How does the future of protein-rich microalgae foods look like? Organised by ProFuture partner Bridge2Food, the webinar of 22 March 2022 had a look at this question, showcasing a variety of microalgae products & the latest formulations partners are creating, testing and validating with consumers.
Watch the recording of the interesting discussions here or get an overview of the three presentations below.
Josep started his presentation by explaining the aim of the ProFuture project: With a growing world population, we will need 52% more protein in 2050 – microalgae have the potential to help meet this challenge.

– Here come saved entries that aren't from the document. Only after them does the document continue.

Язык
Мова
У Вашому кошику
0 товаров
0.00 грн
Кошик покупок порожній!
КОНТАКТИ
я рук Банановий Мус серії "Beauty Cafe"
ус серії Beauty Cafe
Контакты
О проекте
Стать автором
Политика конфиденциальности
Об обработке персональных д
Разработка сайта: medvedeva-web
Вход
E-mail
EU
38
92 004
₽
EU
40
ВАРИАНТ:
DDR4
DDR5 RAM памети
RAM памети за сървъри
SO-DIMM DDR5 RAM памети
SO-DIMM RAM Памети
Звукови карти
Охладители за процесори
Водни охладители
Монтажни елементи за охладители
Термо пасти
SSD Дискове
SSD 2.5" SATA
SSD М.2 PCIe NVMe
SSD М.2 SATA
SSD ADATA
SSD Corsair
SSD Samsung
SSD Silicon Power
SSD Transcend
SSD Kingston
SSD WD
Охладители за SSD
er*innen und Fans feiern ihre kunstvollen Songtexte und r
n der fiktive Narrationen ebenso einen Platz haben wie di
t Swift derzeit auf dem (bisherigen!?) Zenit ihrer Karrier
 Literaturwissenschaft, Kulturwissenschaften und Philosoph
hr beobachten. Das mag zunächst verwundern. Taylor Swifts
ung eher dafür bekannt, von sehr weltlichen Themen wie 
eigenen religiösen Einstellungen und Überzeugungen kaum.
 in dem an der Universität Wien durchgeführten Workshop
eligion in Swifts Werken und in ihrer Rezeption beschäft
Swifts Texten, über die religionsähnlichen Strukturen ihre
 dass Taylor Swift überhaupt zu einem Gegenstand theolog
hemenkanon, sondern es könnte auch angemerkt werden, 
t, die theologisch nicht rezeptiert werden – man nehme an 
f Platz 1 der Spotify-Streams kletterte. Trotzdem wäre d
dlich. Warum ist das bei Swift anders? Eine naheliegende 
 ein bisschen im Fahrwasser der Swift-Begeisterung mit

He then gave an introduction of the multi actor approach of ProFuture, taking into account the entire microalgae value chain, and explained how IRTA is working on the reformulation of food products. He focused on the creation of new versions of vegetables creams and energetic bars, aiming to improve the nutritional value of the products, such as protein content and antioxidant value, while taking into account food attributes such as color, odor, taste, texture and functional properties. Once the most successful variation of the product is determined, they will be validated with consumer studies to ensure their success on the market. The next step will be to develop energetic drinks with microalgae.

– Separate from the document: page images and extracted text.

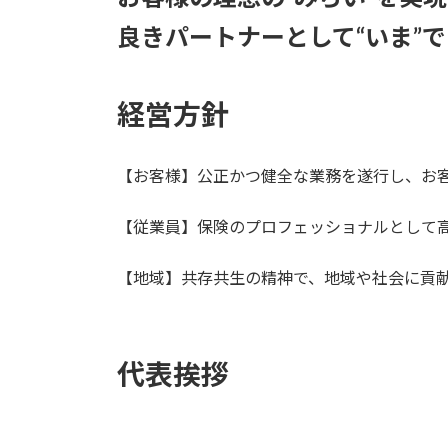
良きパートナーとして“いま”
経営方針
【お客様】公正かつ健全な業務を遂行し、お
【従業員】保険のプロフェッショナルとして
【地域】共存共生の精神で、地域や社会に貢
代表挨拶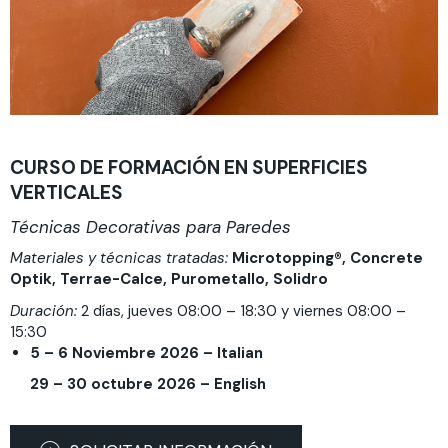
CURSO DE FORMACIÓN EN SUPERFICIES
VERTICALES
Técnicas Decorativas para Paredes
Materiales y técnicas tratadas:
Microtopping®, Concrete
Optik, Terrae-Calce, Purometallo, Solidro
Duración:
2 días, jueves 08:00 – 18:30 y viernes 08:00 –
15:30
5 – 6 Noviembre 2026 –
Italian
29 – 30
octubre
2026 –
English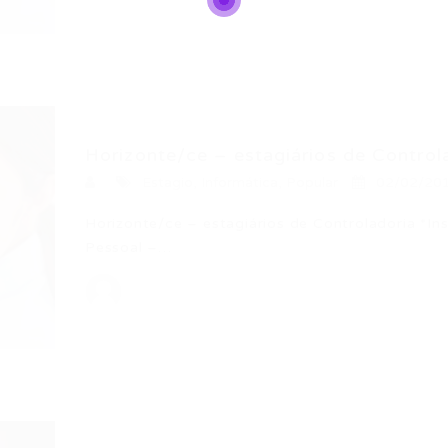
Horizonte/ce – estagiários de Control
Estagio
,
Informática
,
Popular
02/02/20
Horizonte/ce – estagiários de Controladoria *I
Pessoal –…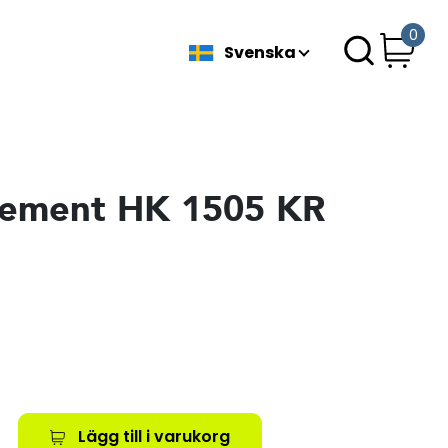
0
Svenska
lement HK 1505 KR
Lägg till i varukorg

Israel focused his presentation on bakery products enriched with microalgae, such as spirulina bread, grissini, crackers and muffins. At IRTA they compared nutrient content and sensory analysis of different versions of the food formulations. Taking into account a variety of tests, the overall conclusions were that Grissini with 2,5% Chlorella, Muffins with 2,5% Chlorella or 1,5 Spirulina and crackers with 1,5% Chlorella or 1,5 % Spirulina were most successful.
The next steps will be to test the products under real industrial conditions. In addition, IRTA will work on brioche enriched with microalgae, the analysis of shelf-life, gluten-free product trials as well as aroma additions to selected formulations.

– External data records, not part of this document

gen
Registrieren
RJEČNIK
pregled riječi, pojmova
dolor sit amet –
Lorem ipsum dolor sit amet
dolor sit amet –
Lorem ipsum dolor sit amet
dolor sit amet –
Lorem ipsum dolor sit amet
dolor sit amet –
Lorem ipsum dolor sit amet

Marie-Christin explained that pasta is a very promising candidate to test with microalgae as an added ingredient for several reasons: microalgae does not only improve the nutritional value of pasta but also has good chances of being accepted by consumers as they are already familiar with the green pasta; in addition, the storability of dry pasta is good as it can be kept for at least two years.
At DIL e.V. they first checked the ingredients (Chlorella vulgaris and semolina) in terms of macronutrients, micronutrients and vitamins. An advantage of Chlorella is for example the high content in B vitamins:
They also tested the pasta in terms of physical properties, colour, cooking-loss and cut-resistance, nutritional changes and did scanning-electron microscopy and could see very promising results overall.